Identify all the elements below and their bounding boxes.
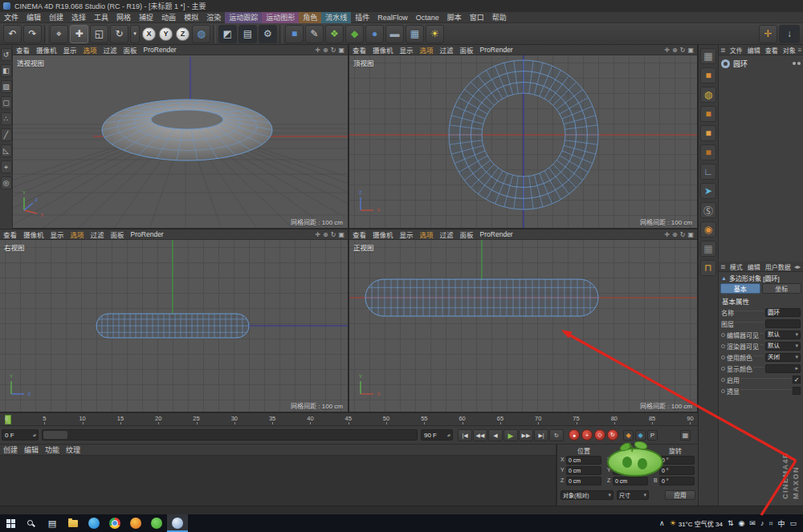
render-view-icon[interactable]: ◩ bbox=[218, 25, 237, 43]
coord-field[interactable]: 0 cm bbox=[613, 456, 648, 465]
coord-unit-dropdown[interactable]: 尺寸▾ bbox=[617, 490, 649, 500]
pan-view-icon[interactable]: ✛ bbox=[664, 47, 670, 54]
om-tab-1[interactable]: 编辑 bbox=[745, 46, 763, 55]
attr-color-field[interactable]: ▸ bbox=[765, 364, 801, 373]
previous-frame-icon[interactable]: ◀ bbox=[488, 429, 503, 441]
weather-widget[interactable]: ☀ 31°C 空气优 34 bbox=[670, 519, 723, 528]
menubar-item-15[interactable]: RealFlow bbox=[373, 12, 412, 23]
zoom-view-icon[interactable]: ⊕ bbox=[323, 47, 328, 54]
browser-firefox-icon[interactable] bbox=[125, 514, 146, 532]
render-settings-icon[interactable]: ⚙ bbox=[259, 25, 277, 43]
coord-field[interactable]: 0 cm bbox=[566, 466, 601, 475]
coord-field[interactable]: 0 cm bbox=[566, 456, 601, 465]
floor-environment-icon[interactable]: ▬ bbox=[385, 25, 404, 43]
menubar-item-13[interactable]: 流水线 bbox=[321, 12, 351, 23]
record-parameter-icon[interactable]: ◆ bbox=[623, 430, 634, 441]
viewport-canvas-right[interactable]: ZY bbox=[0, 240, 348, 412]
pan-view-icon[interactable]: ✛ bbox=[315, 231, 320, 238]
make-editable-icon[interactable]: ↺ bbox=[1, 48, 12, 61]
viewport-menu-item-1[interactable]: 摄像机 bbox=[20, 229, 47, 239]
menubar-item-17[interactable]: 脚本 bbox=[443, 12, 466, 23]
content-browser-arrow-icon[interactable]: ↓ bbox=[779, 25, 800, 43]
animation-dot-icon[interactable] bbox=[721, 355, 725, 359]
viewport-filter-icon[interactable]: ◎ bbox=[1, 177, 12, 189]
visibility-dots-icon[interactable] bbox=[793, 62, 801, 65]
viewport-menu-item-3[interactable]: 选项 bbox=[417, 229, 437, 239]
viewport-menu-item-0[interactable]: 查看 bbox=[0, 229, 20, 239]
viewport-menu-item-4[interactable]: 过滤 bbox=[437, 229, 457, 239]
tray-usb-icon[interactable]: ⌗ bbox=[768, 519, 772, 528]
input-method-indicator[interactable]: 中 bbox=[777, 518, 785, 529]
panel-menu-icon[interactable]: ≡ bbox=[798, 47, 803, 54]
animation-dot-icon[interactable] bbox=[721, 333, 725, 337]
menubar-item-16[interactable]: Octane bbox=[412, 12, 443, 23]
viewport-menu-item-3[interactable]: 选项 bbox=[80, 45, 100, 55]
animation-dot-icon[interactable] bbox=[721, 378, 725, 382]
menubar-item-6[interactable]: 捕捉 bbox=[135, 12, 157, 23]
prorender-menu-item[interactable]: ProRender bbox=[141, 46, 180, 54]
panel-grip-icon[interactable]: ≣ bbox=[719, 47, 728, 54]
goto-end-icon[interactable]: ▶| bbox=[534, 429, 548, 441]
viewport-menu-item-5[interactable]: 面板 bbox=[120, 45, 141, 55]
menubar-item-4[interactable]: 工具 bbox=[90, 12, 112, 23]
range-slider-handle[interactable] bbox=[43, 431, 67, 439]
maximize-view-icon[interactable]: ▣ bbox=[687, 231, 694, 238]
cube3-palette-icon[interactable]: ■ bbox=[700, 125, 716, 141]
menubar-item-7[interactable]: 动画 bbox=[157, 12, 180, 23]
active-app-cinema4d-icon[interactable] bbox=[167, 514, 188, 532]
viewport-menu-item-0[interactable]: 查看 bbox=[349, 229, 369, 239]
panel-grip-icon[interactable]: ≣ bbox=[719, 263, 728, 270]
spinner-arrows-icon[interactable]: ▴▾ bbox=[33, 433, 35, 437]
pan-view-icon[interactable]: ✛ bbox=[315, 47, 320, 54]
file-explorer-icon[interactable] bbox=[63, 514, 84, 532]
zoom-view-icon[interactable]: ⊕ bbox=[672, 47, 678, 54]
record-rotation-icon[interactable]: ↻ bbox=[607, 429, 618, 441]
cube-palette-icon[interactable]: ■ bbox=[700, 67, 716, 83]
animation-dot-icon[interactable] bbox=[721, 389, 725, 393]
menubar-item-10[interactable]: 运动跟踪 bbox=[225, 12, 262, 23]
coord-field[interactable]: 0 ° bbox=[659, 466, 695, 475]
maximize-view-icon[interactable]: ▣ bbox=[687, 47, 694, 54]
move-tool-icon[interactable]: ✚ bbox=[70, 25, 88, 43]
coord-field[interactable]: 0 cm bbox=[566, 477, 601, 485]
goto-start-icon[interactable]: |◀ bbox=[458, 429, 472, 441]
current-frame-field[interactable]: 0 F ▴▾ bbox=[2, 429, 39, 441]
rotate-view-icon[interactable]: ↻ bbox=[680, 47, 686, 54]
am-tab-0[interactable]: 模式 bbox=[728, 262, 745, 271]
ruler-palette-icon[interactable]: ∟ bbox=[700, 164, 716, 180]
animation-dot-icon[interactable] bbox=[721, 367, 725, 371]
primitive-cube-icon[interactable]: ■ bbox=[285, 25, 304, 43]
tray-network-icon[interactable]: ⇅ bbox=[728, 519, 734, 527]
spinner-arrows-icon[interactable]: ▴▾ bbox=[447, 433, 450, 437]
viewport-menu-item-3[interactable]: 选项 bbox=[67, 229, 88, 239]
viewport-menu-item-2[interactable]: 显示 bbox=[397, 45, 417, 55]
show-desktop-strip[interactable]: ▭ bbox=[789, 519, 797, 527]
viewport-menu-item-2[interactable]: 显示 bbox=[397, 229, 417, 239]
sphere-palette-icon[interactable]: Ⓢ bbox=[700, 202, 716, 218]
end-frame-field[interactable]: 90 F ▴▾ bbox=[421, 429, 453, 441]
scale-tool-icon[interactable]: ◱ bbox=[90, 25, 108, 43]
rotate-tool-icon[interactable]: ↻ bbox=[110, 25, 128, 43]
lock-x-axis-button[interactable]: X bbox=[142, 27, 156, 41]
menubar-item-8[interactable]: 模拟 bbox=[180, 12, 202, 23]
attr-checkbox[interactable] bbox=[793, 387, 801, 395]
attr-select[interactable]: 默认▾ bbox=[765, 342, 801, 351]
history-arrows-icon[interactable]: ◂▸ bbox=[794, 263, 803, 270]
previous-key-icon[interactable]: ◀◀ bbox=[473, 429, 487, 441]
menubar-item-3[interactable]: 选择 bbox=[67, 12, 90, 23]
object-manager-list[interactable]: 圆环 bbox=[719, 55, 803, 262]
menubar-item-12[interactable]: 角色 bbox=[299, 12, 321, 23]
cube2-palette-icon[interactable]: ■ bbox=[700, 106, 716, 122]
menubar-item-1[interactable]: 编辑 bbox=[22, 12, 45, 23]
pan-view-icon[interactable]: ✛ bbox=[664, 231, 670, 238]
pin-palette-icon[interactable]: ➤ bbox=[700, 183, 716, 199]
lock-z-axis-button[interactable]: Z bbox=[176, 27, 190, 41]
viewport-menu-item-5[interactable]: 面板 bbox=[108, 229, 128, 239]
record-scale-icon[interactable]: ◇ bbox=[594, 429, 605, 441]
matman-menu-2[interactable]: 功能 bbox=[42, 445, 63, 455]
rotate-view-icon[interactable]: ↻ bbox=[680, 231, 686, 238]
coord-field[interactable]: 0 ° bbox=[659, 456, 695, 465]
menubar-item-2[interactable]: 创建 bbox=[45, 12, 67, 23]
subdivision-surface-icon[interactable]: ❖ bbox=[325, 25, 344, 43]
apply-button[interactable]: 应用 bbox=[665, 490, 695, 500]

### AIM OF THE EXERCISE
Note each line of the entries that has "palette" in it, and copy those lines.

### ANSWER SECTION
cube3-palette-icon[interactable]: ■ bbox=[700, 125, 716, 141]
cube-palette-icon[interactable]: ■ bbox=[700, 67, 716, 83]
ruler-palette-icon[interactable]: ∟ bbox=[700, 164, 716, 180]
sphere-palette-icon[interactable]: Ⓢ bbox=[700, 202, 716, 218]
cube2-palette-icon[interactable]: ■ bbox=[700, 106, 716, 122]
pin-palette-icon[interactable]: ➤ bbox=[700, 183, 716, 199]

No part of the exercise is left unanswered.